I motivi sono tanti e si sono protratti nel tempo: debolezza nella visione delle politiche e nelle capacità di riforma; debolezza nelle capacità di riordinare e trasformare le misure operative attorno ad un approccio evoluto e dinamico dei bisogni delle persone e delle reti familiari; debolezza nelle reali capacità di riorganizzare secondo logiche multidimensionali i nostri processi decisionali, gestionali, professionali e amministrativi.
Innovazioni di prodotto, di processo, di sistema
Il dibattito pubblico e le spinte principali si sono sempre concentrati sul tema delle risorse che, come tutti sappiamo, costituiscono da sempre un elemento essenziale per le politiche sulle non autosufficienze e le fragilità. Prima di tutto occorre stimare il fabbisogno nazionale di cure a lungo termine e produrne una valorizzazione, si diceva, per poi costituire un sistema di finanziamento sufficientemente corposo e finanziare i servizi necessari. Intimamente connesso al tema delle risorse, poiché è indispensabile perseguire l’appropriatezza dei servizi finanziati, era il secondo campo di riflessione: la determinazione dei percorsi assistenziali complessi basati su punti unici di accesso, équipe e valutazioni multidimensionali, piani assistenziali, rivalutazioni.

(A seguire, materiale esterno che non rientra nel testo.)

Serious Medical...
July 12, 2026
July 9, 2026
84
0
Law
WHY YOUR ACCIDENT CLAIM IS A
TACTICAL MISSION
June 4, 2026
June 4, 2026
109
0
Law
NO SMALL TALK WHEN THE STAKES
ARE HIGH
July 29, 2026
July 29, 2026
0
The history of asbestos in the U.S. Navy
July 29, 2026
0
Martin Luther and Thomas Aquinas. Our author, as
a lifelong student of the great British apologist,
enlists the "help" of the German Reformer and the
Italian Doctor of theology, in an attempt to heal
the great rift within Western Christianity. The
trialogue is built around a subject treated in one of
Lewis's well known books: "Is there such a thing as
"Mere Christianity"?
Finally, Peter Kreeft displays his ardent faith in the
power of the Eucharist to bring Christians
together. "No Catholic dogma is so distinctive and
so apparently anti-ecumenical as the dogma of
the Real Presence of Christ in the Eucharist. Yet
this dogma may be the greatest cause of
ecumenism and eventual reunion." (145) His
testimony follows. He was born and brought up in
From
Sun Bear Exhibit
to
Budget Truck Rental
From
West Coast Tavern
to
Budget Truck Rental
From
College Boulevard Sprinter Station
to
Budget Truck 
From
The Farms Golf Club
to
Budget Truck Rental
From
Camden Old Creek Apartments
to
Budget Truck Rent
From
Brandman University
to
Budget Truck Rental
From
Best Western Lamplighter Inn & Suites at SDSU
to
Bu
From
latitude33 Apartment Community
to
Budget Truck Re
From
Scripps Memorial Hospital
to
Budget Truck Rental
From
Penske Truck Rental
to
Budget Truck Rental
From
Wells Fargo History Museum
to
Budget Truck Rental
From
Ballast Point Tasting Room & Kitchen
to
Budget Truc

Mentre questo grande e fondamentale movimento civico, professionale, scientifico e culturale, ha cercato di far comprendere l’urgenza e i contenuti materiali dei nuovi bisogni di cura, i servizi hanno cercato tutti i giorni di riorganizzarsi per quanto possibile. Ne è scaturita una incessante fioritura di azioni locali piccole e grandi, ispirate dal mondo della pubblica amministrazione o dal mondo del privato sociale e delle associazioni, che ha generato servizi innovativi di solito piuttosto belli e interessanti. In queste vicende c’è sempre stata molta attenzione alle persone, ai nuclei familiari, alla multidimensionalità dei bisogni, agli aspetti professionali e organizzativi, all’innovazione tecnologica e telematica.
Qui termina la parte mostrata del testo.